In this data analysis we studied the effects of differents wheather events. The goal of this analysis is to determine which events are most harmfull for human health and cause more material damages. In order to achieve this goal, I based the analysis in five fields that brings information of injuries, fatalities, costs and wheather events. For calculating the material damages I used fields that keep information about the estimate cost of the disaster. Those costs are valorated in thousands, millions, and also billions of dollars. To be able to work with the data I had to address a clean data process because there were repeated data, among another problems the data had. I extracted the data that were needed to answer the following questions :
questions: 1. Across the United States, which types of events (as indicated in the EVTYPE variable) are most harmful with respect to population health? 2. Across the United States, which types of events have the greatest economic consequences? In this report are presented the steps I followed to give an answer to the objective questions
First of all I setted the working directory and loaded the dataset
data<-read.csv("repdata-data-StormData.csv")

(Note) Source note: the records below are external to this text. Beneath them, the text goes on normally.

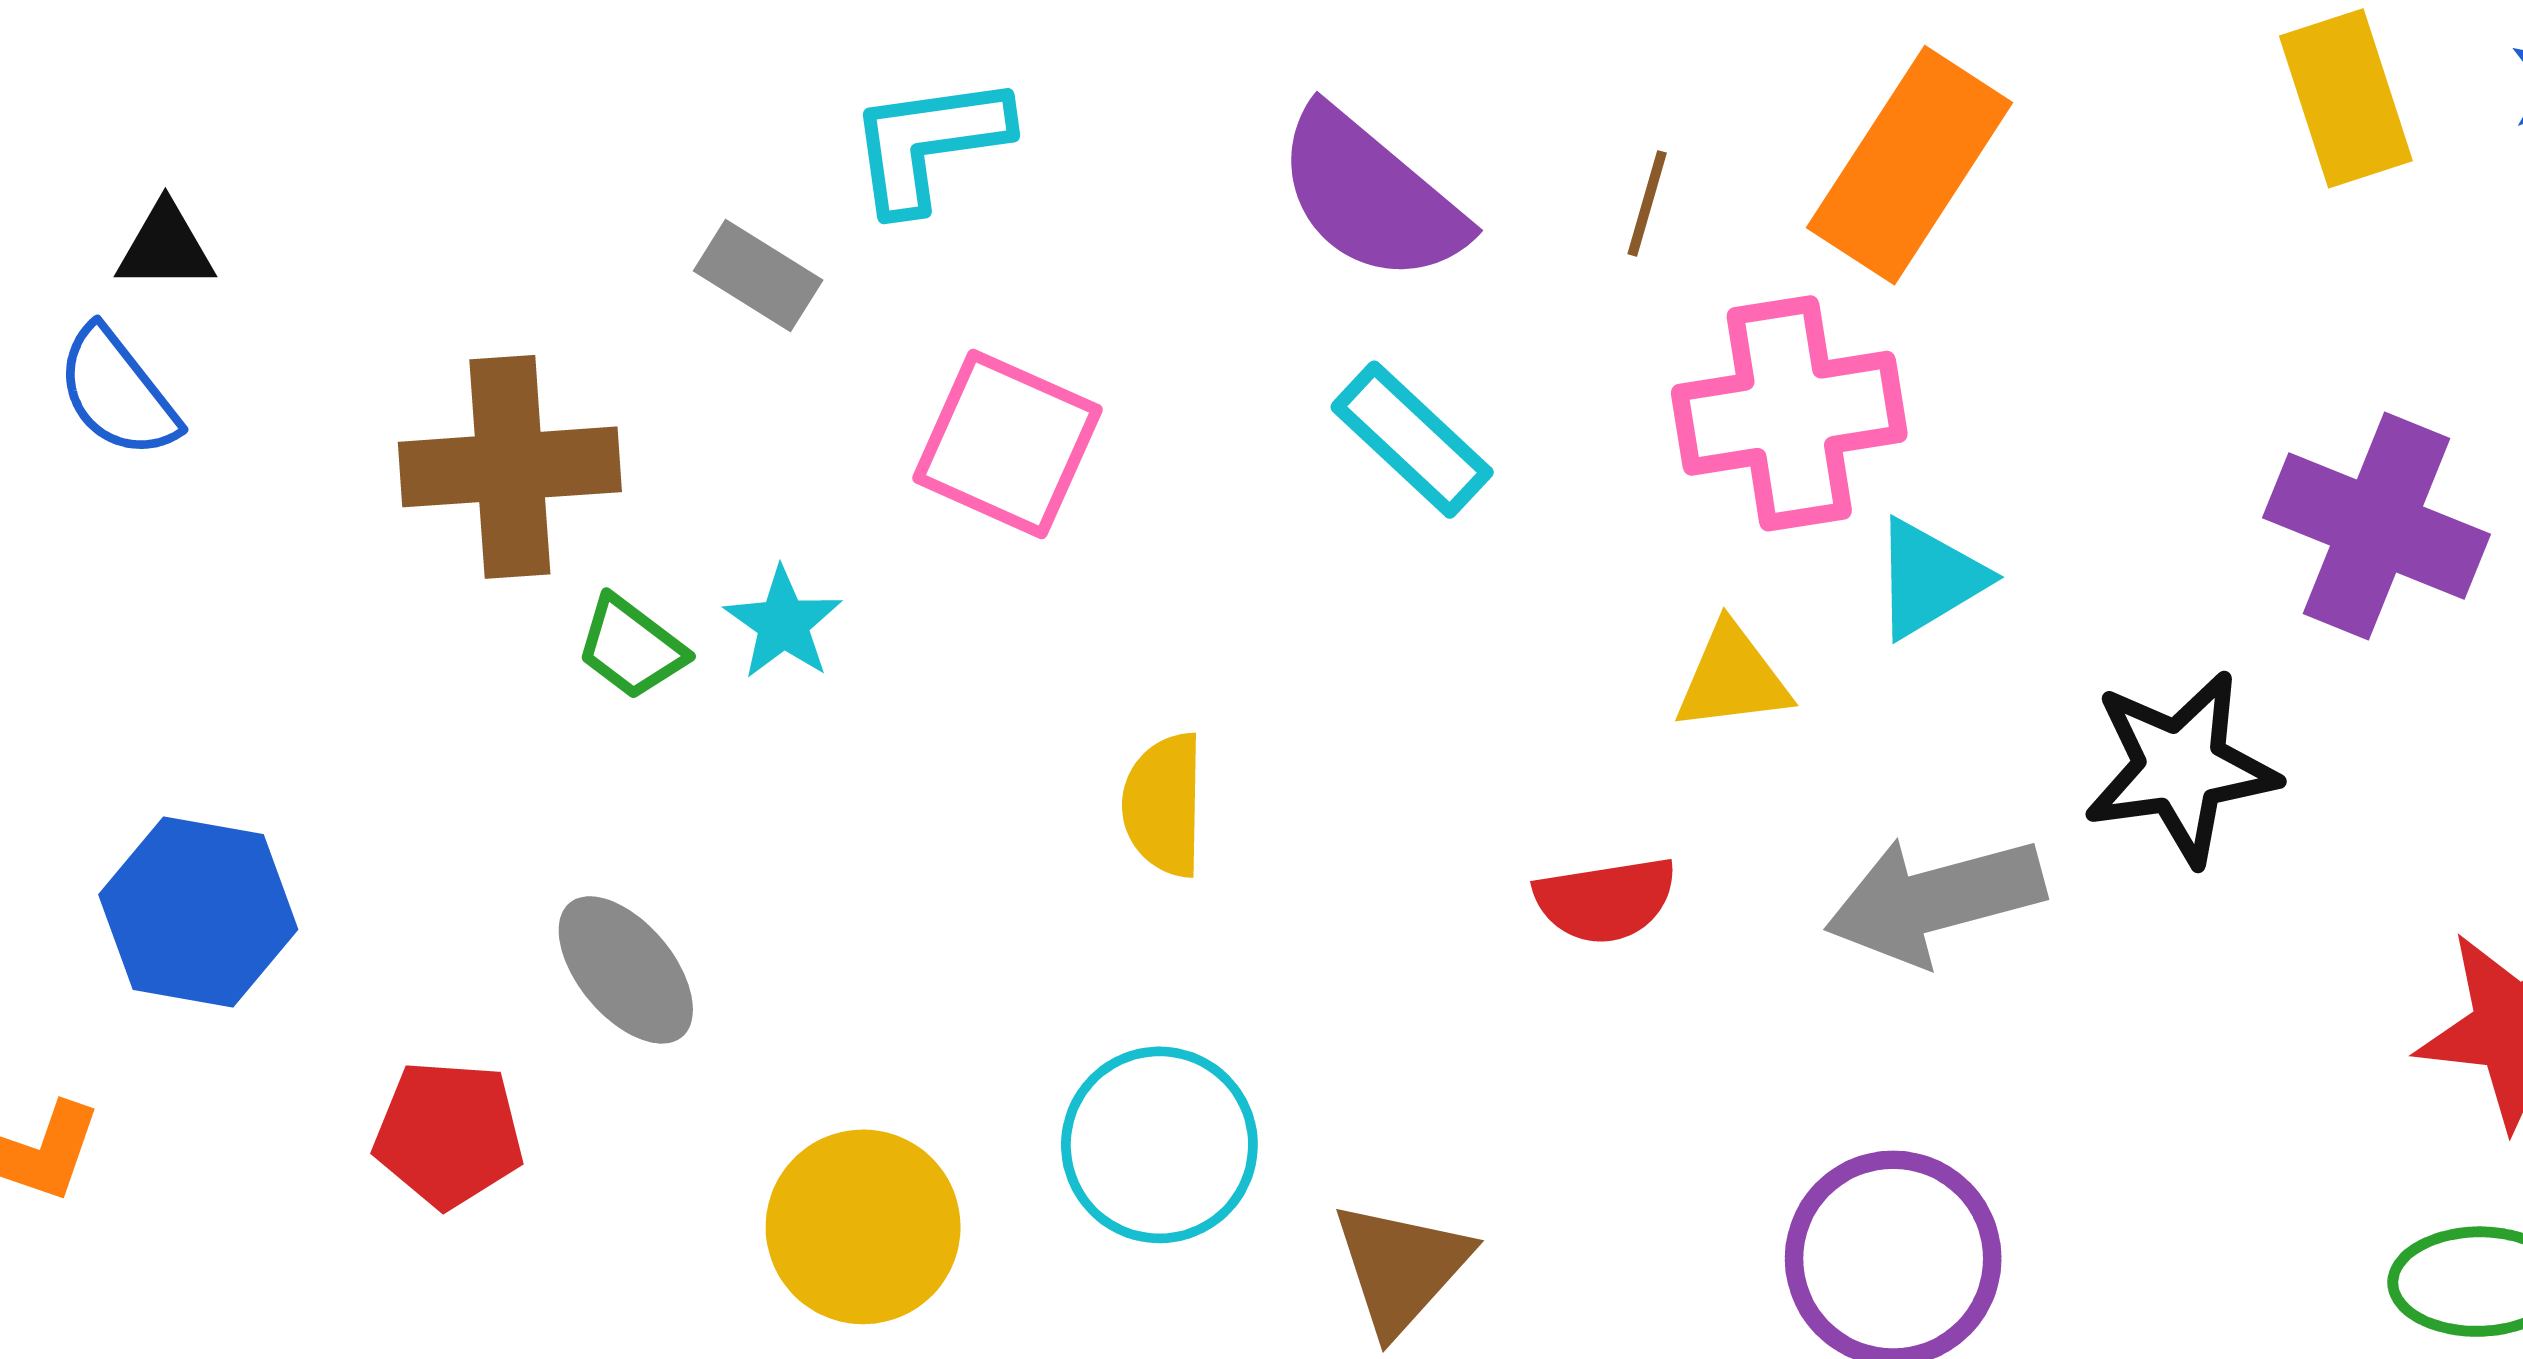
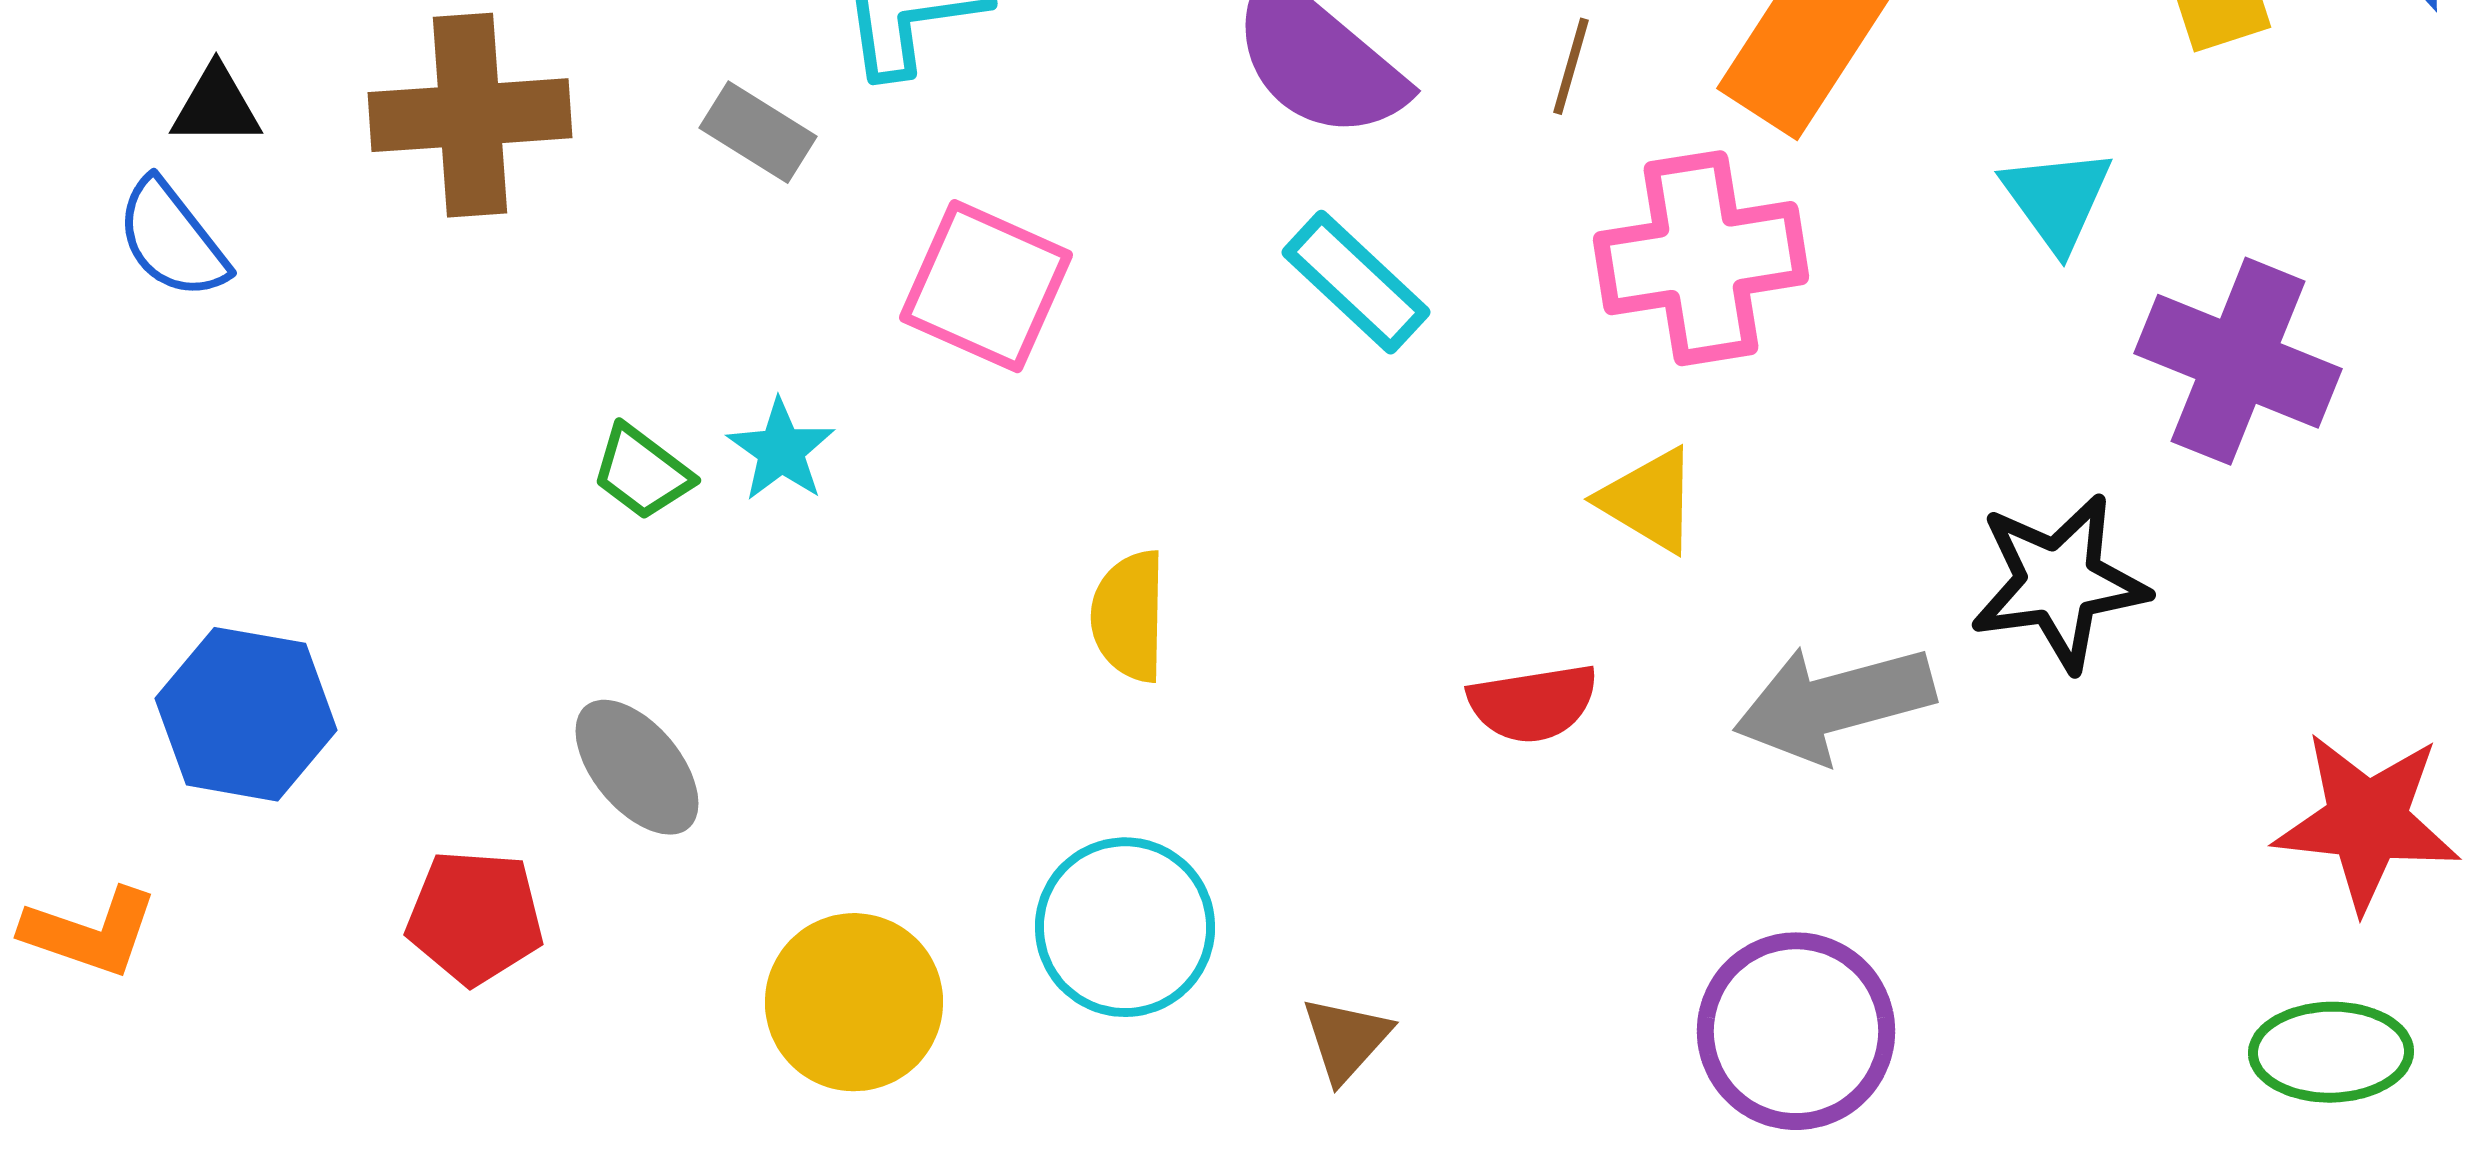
brown cross: (510, 467) -> (470, 115), moved
cyan triangle: (1929, 578) -> (2057, 199), moved, turned -35
yellow triangle: (1732, 678) -> (1649, 500), turned 38
brown triangle: (1401, 1267) -> (1346, 1039), size x0.7

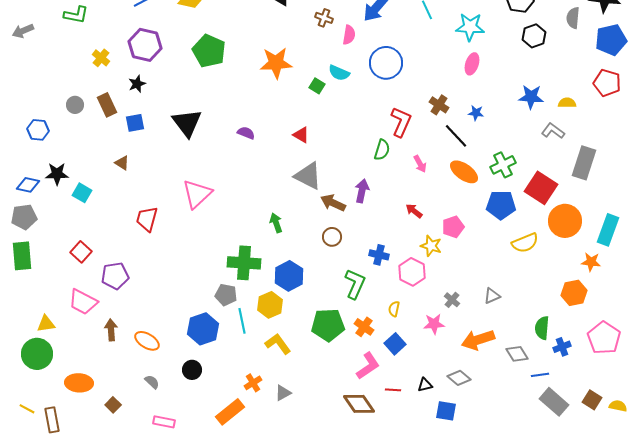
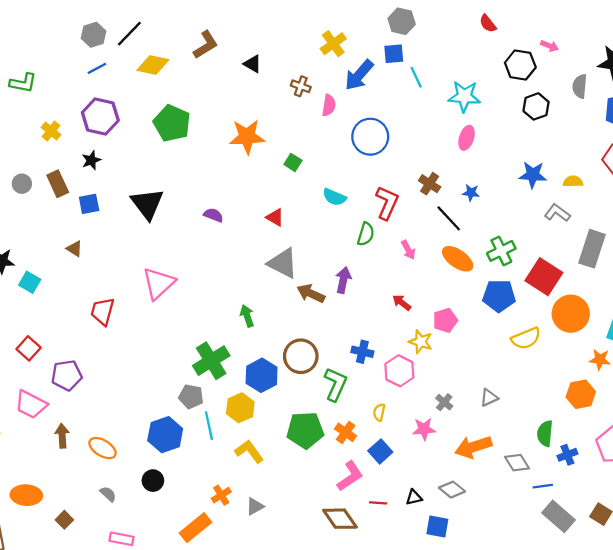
cyan semicircle: (339, 73) -> (334, 197), moved
brown circle: (332, 237) -> (301, 356), moved, size x1.6
green cross: (244, 263) -> (211, 361), turned -36

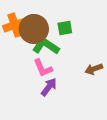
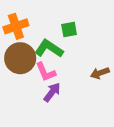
brown circle: (34, 29) -> (20, 58), moved

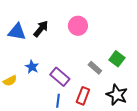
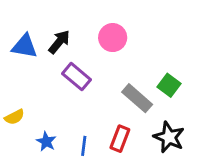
blue star: (32, 67) -> (46, 142), moved
gray rectangle: (95, 68) -> (137, 98), size x1.5
purple rectangle: (60, 77) -> (77, 77), moved

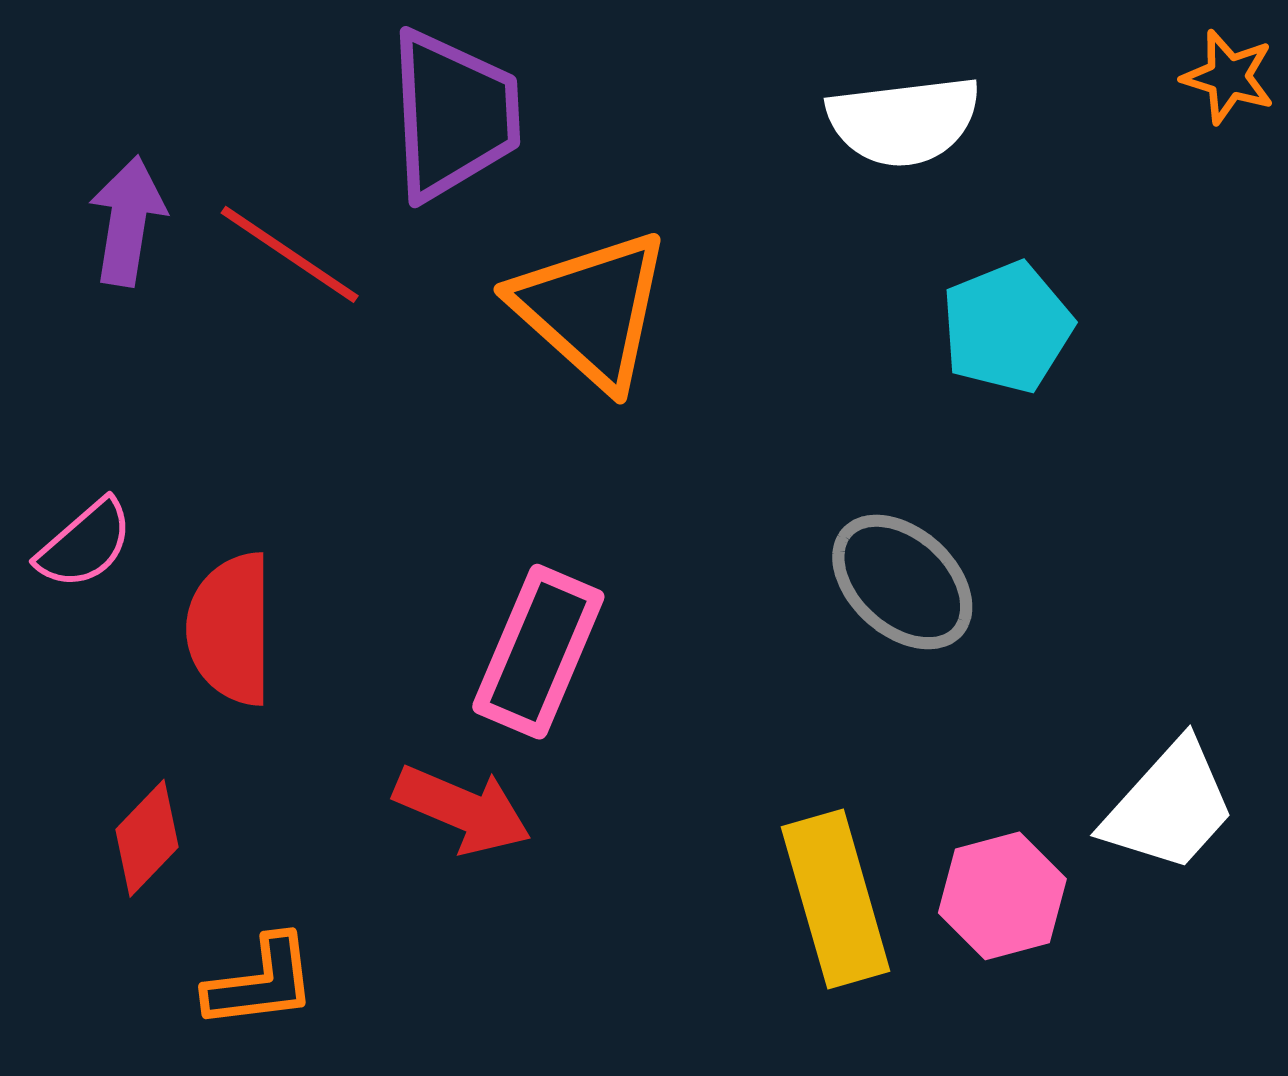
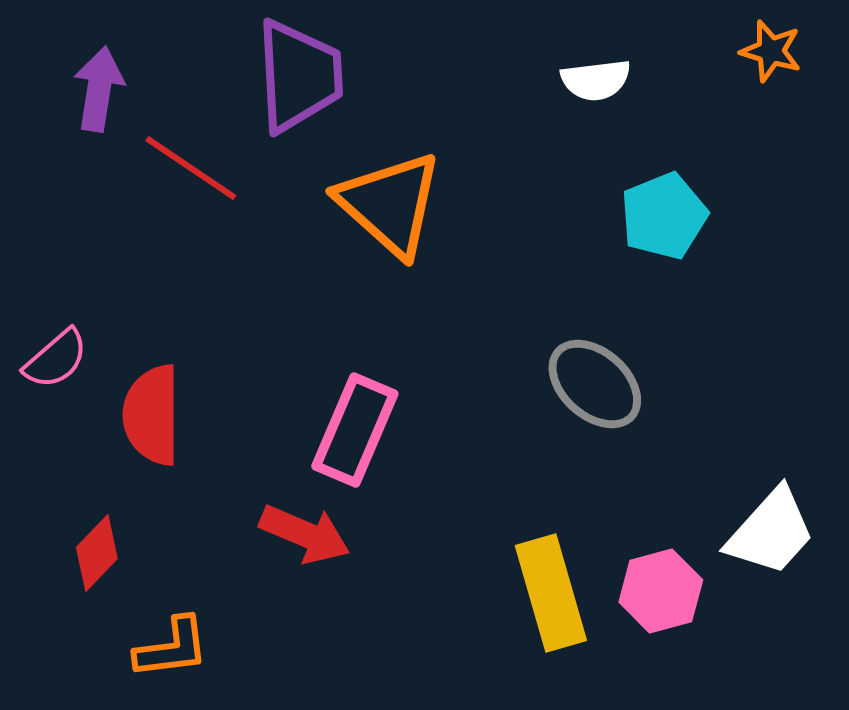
orange star: (1228, 77) -> (771, 51), moved
white semicircle: (904, 121) -> (596, 80), size x0.7
purple arrow: (127, 221) -> (99, 89), moved

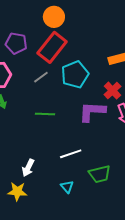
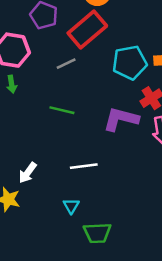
cyan pentagon: (75, 75) -> (130, 63), moved
green trapezoid: (100, 174) -> (97, 233), moved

I got relevant columns for question 1
relevData<-data[,c(1:8,23:26)]
Because we need to know the damage caused for the event we only care for those rows that are not 0 in both fatality and injuries field.
healthDmg<-relevData[relevData$FATALITIES!=0 & relevData$INJURIES!=0,]
We have now only 2649 rows of interest. Those rows where fatalities and injuries was not 0
Because all event types were uppercased I converted the entire column to upper case in order to avoid repeated events
healthDmg$EVTYPE<-toupper(healthDmg$EVTYPE)
Since there were more than one event in some observations, I decided to take the first one that appears.
Getting events before “AND” word
for (i in grep(" AND ",healthDmg$EVTYPE)){
pos<-regexpr(" AND ",healthDmg$EVTYPE[[i]],fixed="TRUE")
healthDmg$EVTYPE[[i]]<-substring(healthDmg$EVTYPE[[i]],1,pos-1)
}
Getting event before “/” character
for (i in grep("/",healthDmg$EVTYPE)){
pos<-regexpr("/",healthDmg$EVTYPE[[i]],fixed="TRUE")
healthDmg$EVTYPE[[i]]<-substring(healthDmg$EVTYPE[[i]],1,pos-1)
}
Next created a vector with the 84 unique values sorted for detecting duplicates and anomalies
length(unique(healthDmg$EVTYPE))
## [1] 74
uniqueEvType<-sort(unique(healthDmg$EVTYPE))
uniqueEvType
## [1] "AVALANCHE" "BLACK ICE"
## [3] "BLIZZARD" "BLOWING SNOW"
## [5] "COASTAL STORM" "COLD"
## [7] "DENSE FOG" "DUST STORM"
## [9] "EXCESSIVE HEAT" "EXCESSIVE RAINFALL"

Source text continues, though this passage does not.